▶ _WORK INSTRUCTIONS_
Only one stretch of the material below is wanted: everything from the line containing "SKONTAKTUJ SIĘ Z NAMI" down to the line containing "Un doctor lo puede colocar y no tendrás que", both ends included. Repeat it exactly and skip the pictures.

▶ _PROVIDED INFORMATION_
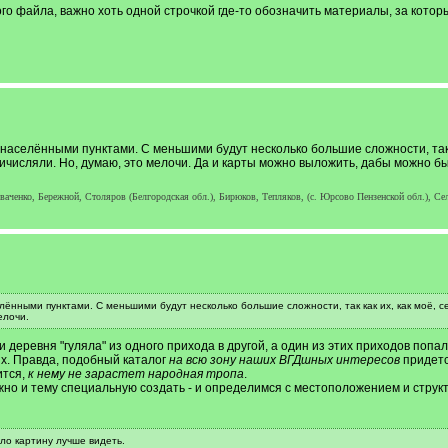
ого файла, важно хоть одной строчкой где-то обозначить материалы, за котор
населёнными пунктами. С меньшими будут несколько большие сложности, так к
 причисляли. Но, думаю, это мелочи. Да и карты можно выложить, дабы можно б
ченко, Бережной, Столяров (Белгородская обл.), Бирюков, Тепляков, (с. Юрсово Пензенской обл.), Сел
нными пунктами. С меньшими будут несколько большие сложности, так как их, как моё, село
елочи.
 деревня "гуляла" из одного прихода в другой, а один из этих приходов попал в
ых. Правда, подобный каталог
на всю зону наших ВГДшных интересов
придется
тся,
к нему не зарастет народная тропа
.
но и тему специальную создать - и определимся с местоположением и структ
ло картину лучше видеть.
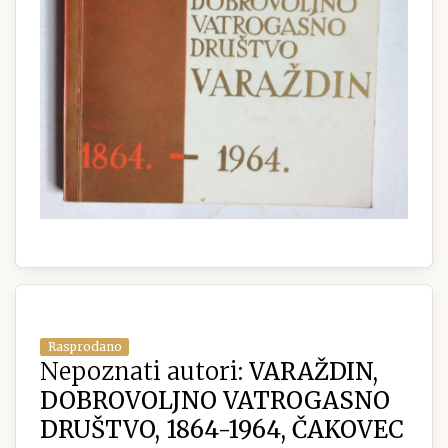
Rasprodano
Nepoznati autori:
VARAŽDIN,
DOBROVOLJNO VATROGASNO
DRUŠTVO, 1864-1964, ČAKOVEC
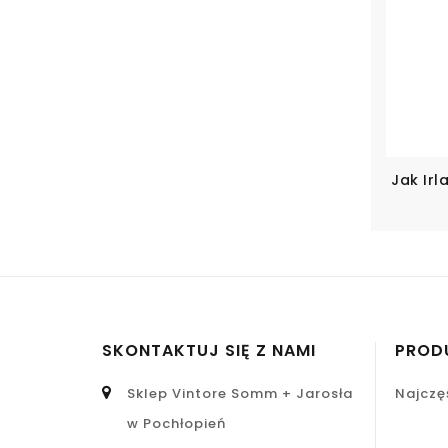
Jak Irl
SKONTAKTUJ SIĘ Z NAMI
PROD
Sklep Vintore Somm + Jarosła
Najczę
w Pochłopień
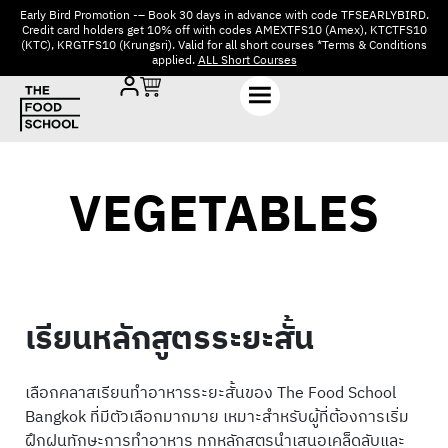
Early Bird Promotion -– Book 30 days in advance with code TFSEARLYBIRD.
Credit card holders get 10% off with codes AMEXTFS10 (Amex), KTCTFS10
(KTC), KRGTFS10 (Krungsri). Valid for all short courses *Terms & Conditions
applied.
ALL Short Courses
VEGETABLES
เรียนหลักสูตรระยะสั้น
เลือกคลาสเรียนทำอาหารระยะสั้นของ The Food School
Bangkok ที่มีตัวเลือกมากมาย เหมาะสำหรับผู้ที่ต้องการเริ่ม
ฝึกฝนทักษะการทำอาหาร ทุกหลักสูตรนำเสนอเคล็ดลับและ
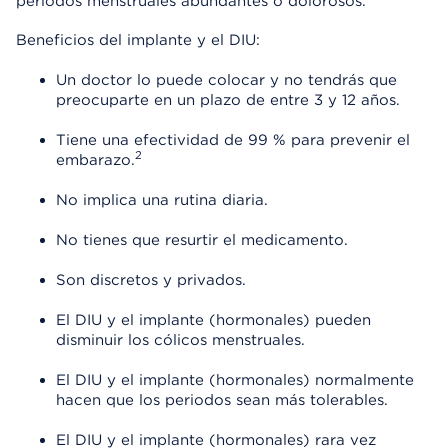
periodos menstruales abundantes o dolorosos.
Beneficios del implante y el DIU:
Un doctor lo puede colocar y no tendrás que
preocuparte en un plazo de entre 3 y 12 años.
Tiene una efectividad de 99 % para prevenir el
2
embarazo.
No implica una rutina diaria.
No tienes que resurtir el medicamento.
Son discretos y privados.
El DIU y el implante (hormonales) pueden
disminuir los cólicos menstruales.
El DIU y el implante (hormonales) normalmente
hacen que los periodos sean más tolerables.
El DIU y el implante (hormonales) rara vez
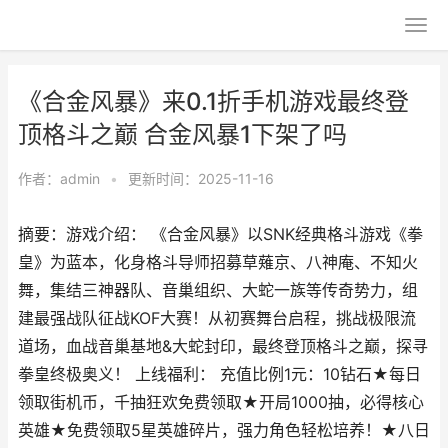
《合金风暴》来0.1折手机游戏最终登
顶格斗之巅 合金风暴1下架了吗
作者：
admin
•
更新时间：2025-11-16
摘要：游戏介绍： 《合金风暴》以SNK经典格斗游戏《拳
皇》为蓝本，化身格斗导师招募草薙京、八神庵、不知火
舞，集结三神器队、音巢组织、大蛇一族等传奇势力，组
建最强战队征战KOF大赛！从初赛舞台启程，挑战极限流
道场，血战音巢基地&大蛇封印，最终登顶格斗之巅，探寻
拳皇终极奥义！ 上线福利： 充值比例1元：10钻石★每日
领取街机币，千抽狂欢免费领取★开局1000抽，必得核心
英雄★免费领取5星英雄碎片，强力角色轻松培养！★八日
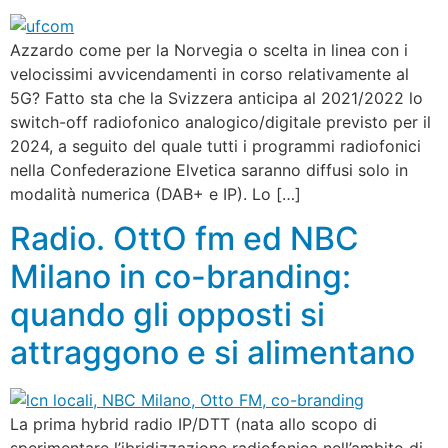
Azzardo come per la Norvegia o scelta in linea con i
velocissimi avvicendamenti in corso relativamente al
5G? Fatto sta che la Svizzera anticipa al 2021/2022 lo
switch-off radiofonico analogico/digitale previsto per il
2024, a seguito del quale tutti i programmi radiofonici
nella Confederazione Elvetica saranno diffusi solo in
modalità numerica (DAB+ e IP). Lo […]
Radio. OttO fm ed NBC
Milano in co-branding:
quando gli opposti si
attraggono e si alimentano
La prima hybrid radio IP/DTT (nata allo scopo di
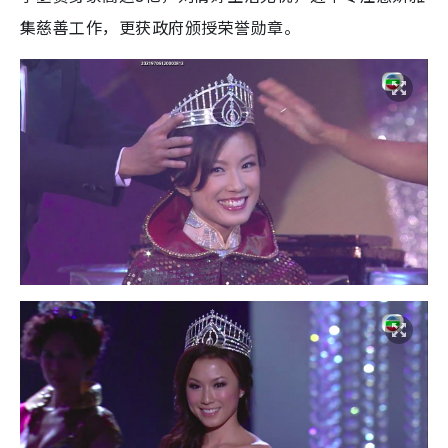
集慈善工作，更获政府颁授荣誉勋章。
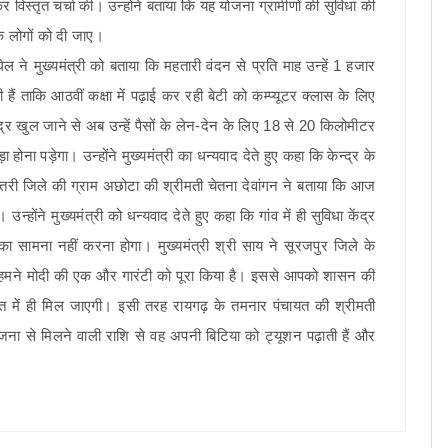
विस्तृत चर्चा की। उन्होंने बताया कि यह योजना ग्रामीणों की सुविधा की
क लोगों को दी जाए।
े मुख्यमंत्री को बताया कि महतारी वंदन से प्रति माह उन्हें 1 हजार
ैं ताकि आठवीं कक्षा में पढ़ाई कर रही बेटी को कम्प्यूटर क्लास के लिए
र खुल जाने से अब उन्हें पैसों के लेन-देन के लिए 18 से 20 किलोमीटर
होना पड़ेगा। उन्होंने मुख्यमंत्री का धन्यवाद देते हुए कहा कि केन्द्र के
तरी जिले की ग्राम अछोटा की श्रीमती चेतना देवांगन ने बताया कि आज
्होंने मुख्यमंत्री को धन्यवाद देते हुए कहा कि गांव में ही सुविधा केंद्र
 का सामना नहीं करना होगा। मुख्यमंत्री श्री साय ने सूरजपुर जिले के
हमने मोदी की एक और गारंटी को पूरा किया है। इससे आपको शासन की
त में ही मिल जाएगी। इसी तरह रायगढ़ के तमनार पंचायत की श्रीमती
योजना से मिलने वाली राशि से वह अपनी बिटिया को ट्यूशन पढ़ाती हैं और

* * *

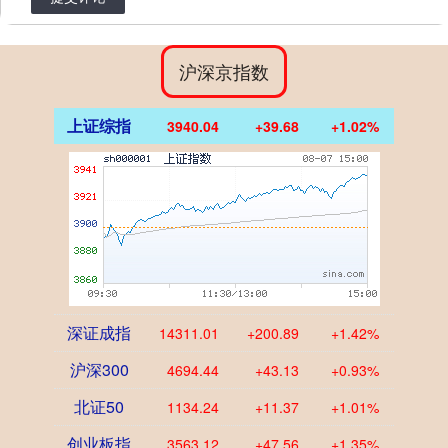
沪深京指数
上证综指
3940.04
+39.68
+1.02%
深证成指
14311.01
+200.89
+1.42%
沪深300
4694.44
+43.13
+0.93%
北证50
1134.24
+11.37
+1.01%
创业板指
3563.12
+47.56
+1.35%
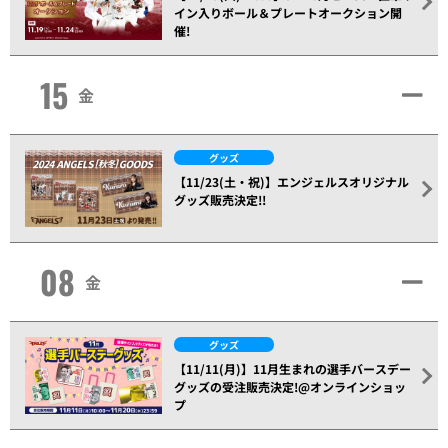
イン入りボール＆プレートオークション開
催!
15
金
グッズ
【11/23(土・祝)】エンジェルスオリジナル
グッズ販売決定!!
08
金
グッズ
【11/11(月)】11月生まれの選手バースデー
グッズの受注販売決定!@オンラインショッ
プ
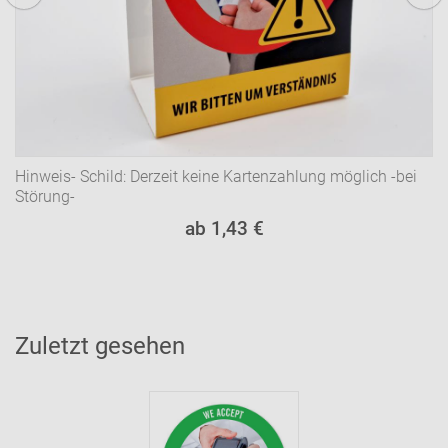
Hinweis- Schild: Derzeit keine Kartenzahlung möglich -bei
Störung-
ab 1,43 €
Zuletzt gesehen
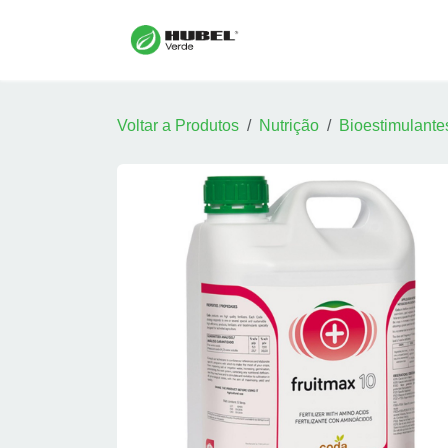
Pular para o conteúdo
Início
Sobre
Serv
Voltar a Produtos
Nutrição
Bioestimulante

--

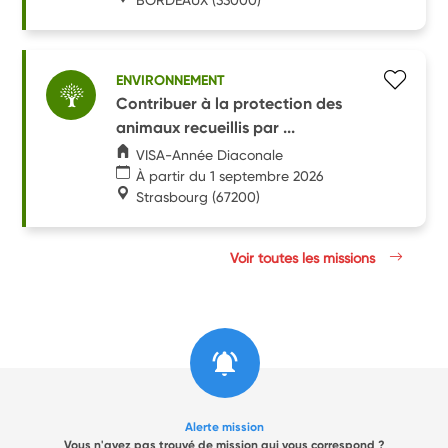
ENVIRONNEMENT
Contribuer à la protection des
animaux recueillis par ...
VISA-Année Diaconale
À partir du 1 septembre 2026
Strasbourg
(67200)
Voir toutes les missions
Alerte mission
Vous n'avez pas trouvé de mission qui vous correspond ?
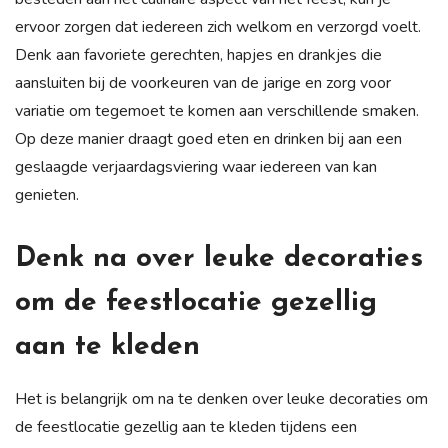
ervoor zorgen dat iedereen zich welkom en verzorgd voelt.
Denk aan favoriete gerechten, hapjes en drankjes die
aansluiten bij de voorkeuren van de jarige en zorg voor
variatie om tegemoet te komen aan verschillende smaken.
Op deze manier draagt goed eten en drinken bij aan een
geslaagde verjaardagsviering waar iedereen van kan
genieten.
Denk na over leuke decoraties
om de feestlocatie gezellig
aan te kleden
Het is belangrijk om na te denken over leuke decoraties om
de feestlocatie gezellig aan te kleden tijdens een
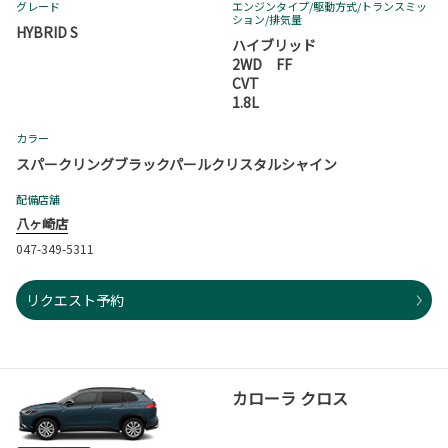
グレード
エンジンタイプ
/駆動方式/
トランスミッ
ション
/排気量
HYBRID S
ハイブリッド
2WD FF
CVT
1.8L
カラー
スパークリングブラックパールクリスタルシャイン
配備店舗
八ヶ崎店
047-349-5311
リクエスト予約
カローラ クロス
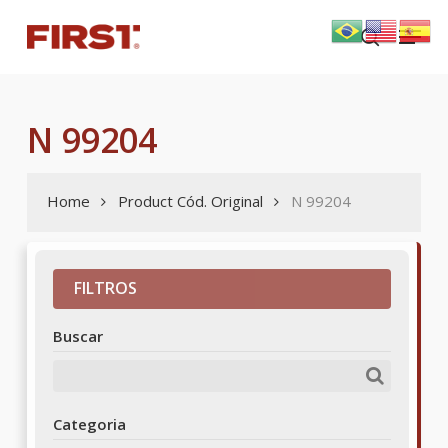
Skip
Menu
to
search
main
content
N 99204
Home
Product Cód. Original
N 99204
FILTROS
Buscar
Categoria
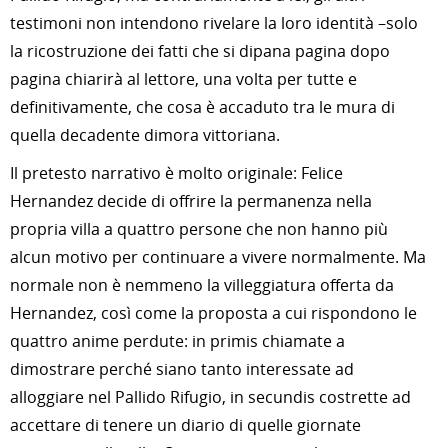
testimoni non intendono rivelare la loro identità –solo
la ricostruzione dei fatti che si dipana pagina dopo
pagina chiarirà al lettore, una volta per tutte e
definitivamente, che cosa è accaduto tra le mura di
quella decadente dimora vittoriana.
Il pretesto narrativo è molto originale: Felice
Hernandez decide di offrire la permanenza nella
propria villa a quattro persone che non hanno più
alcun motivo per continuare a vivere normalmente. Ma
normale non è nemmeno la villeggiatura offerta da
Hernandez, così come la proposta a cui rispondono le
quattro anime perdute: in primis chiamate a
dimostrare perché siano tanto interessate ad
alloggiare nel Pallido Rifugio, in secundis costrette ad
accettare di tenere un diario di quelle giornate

▶ _ANSWER TO THE EXERCISE_
SKONTAKTUJ SIĘ Z NAMI
PROD
Sklep Vintore Somm + Jarosła
Najczę
w Pochłopień
Early Bird Promotion -– Book 30 days in advance with code TFSEARLYBIRD.
Credit card holders get 10% off with codes AMEXTFS10 (Amex), KTCTFS10
(KTC), KRGTFS10 (Krungsri). Valid for all short courses *Terms & Conditions
applied.
ALL Short Courses
VEGETABLES
เรียนหลักสูตรระยะสั้น
เลือกคลาสเรียนทำอาหารระยะสั้นของ The Food School
Bangkok ที่มีตัวเลือกมากมาย เหมาะสำหรับผู้ที่ต้องการเริ่ม
ฝึกฝนทักษะการทำอาหาร ทุกหลักสูตรนำเสนอเคล็ดลับและ
periodos menstruales abundantes o dolorosos.
Beneficios del implante y el DIU:
Un doctor lo puede colocar y no tendrás que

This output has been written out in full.